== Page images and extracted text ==
* * * * * * *
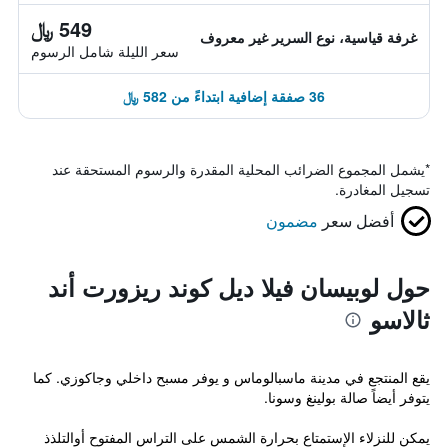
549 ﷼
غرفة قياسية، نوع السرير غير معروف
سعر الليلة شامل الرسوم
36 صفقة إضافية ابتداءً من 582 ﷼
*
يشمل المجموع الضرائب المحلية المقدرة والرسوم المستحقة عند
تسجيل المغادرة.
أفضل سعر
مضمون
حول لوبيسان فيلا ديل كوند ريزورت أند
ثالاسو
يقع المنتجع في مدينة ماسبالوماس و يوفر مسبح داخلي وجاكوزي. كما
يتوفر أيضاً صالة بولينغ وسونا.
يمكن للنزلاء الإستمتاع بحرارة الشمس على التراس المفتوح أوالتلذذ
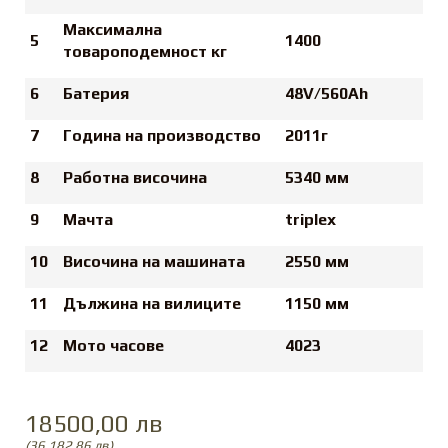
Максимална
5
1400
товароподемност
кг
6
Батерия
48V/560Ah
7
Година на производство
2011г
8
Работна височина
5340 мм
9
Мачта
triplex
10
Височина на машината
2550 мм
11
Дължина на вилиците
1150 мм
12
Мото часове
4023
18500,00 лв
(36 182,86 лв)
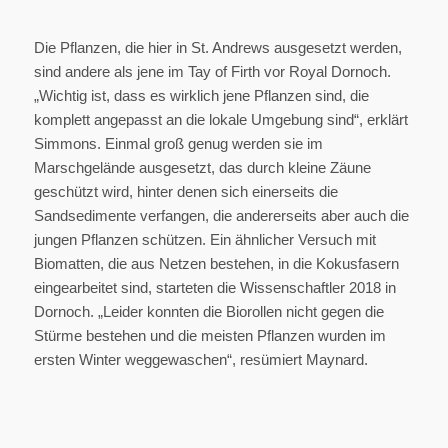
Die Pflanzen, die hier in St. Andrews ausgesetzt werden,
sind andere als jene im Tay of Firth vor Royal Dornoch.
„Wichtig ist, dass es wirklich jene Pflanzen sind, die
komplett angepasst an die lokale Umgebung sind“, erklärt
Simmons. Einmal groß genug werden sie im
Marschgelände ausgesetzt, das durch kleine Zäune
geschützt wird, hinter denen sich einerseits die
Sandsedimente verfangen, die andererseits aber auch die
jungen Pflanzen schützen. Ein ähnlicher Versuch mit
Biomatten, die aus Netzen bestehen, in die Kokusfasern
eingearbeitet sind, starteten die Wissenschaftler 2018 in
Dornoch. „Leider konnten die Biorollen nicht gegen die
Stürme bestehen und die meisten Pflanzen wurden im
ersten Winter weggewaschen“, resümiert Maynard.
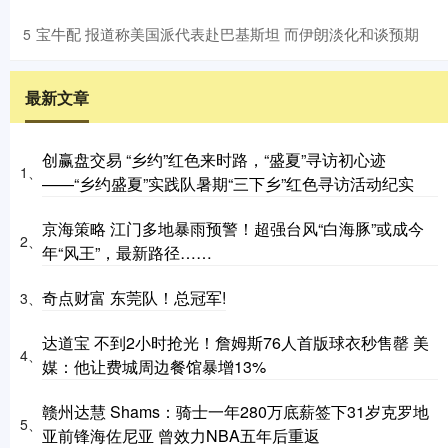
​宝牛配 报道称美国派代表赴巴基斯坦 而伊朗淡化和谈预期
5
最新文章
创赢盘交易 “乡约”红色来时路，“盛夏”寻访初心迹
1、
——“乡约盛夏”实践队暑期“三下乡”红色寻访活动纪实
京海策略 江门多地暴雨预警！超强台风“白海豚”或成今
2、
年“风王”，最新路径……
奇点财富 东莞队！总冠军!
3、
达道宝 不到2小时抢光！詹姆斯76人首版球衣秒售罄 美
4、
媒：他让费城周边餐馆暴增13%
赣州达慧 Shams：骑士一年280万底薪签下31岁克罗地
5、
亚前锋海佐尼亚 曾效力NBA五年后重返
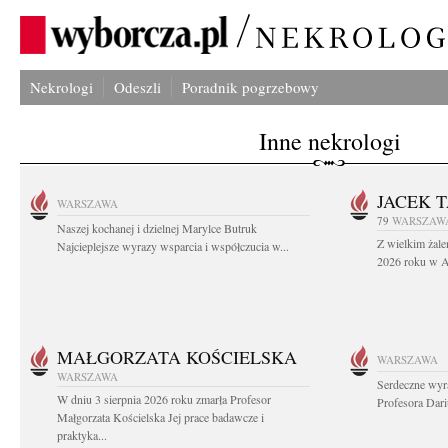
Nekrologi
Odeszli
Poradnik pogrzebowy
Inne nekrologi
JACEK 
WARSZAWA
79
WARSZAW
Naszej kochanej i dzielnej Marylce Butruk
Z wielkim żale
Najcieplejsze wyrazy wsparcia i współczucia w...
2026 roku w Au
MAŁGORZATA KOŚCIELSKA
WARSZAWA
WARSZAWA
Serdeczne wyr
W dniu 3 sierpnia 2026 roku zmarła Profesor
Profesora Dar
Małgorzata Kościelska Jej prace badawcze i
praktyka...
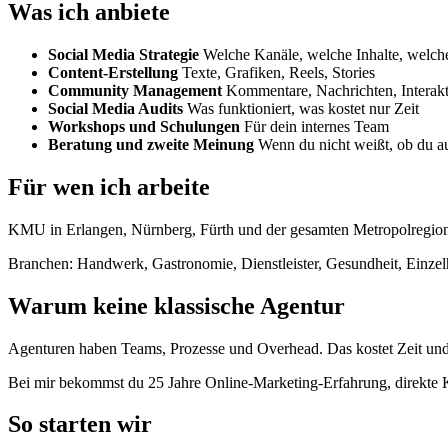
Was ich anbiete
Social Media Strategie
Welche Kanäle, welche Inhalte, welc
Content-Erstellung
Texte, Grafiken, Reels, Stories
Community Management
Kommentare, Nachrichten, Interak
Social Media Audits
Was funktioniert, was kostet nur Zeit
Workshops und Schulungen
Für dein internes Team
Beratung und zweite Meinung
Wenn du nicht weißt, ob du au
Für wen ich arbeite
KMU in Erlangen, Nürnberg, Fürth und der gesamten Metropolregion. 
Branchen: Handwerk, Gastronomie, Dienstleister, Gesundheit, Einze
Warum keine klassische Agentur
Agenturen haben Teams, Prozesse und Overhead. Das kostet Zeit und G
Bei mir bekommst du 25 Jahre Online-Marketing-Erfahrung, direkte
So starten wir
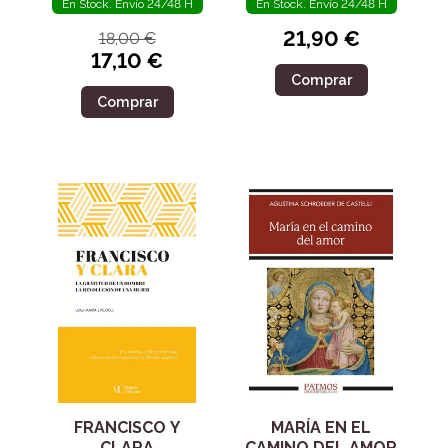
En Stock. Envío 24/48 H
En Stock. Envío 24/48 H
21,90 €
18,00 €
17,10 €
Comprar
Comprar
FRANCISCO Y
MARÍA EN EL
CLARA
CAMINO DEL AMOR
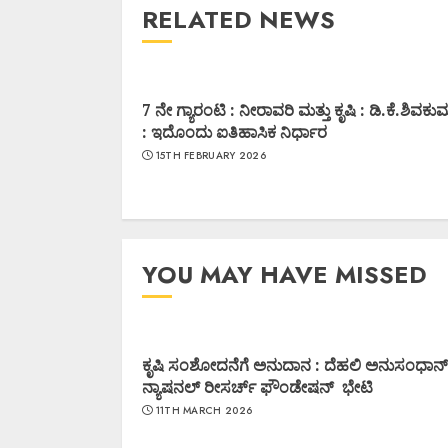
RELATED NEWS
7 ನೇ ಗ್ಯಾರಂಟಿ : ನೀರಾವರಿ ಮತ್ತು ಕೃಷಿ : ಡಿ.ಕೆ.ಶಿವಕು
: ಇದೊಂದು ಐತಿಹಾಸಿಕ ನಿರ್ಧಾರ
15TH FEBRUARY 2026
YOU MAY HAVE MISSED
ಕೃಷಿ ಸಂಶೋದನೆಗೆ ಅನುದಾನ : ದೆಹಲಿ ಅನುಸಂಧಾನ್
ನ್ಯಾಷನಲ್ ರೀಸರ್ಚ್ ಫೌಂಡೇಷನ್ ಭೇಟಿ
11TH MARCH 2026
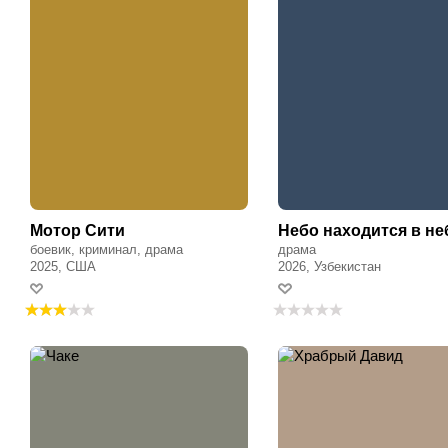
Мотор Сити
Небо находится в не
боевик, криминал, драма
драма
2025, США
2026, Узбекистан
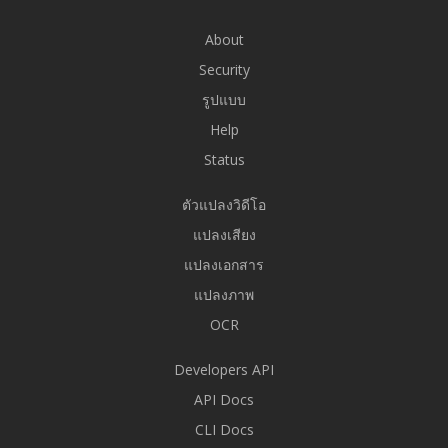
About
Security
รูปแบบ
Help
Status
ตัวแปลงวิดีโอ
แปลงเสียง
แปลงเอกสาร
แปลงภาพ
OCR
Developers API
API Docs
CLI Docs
* * * * * * *
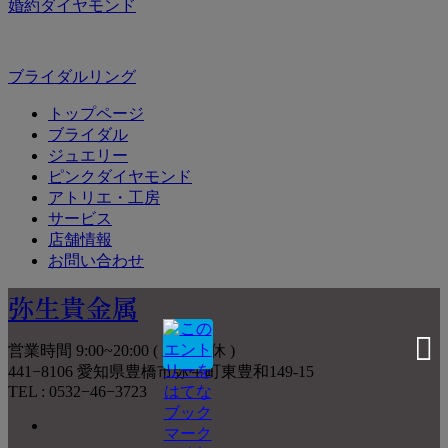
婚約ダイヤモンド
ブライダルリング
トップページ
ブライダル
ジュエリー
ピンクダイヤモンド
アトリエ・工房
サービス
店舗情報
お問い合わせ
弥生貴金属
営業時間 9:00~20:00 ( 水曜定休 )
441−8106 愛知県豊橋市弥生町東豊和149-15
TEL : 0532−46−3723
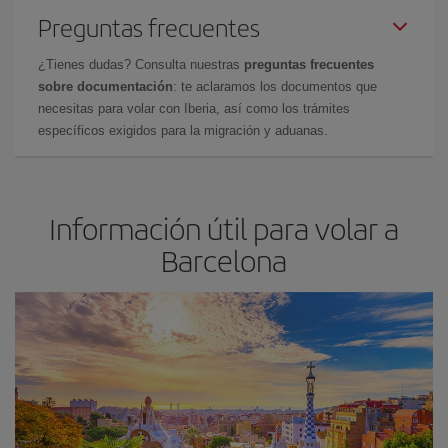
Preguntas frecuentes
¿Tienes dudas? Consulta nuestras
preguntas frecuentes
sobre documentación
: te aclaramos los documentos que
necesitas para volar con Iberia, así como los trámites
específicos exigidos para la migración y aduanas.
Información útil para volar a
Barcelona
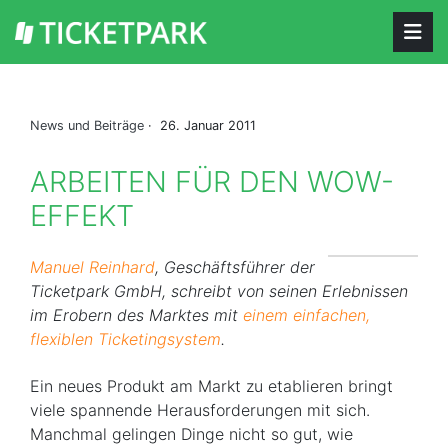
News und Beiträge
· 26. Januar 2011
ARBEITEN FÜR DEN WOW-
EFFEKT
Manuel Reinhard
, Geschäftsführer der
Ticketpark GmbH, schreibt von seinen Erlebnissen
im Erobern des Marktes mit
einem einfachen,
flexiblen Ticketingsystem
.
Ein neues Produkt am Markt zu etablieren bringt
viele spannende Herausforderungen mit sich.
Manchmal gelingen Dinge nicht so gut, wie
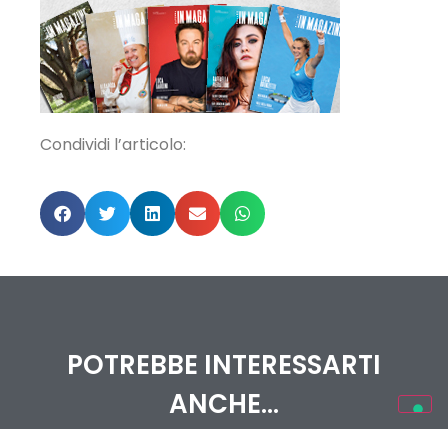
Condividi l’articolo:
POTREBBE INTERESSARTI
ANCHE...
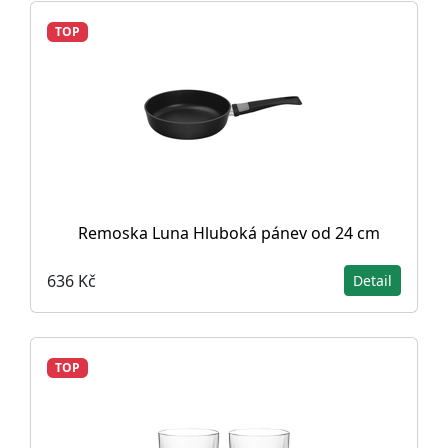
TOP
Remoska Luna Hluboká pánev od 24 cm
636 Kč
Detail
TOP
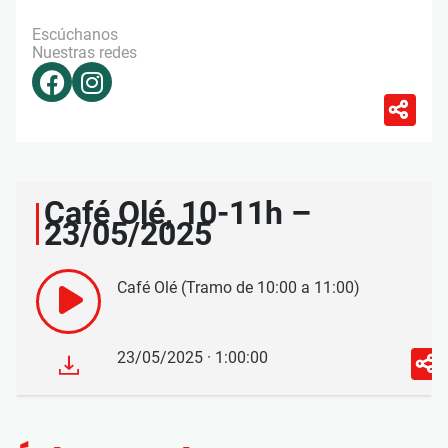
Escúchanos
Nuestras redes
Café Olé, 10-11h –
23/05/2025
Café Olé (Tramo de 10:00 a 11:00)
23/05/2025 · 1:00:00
* * * * * * *
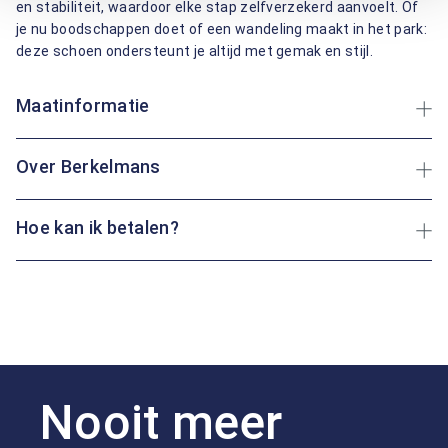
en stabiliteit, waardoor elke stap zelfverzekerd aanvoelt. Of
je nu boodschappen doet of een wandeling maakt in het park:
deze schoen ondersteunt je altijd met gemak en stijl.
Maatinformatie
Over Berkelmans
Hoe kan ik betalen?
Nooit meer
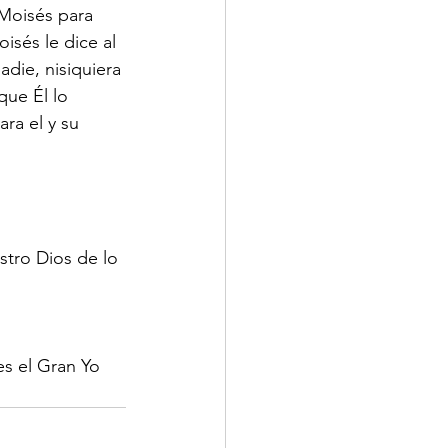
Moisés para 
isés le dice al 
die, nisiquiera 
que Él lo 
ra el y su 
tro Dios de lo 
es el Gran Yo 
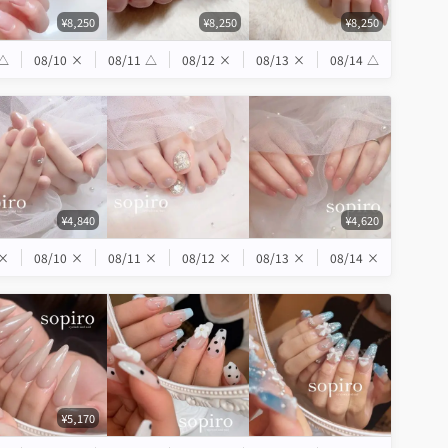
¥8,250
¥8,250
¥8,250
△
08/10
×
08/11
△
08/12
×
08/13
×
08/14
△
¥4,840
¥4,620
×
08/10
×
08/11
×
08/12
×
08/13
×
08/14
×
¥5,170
* * * * * * *
== Work request ==
All lines in the data that contain the word "jene" should be copied.

== Exercise result ==
sind andere als jene im Tay of Firth vor Royal Dornoch.
„Wichtig ist, dass es wirklich jene Pflanzen sind, die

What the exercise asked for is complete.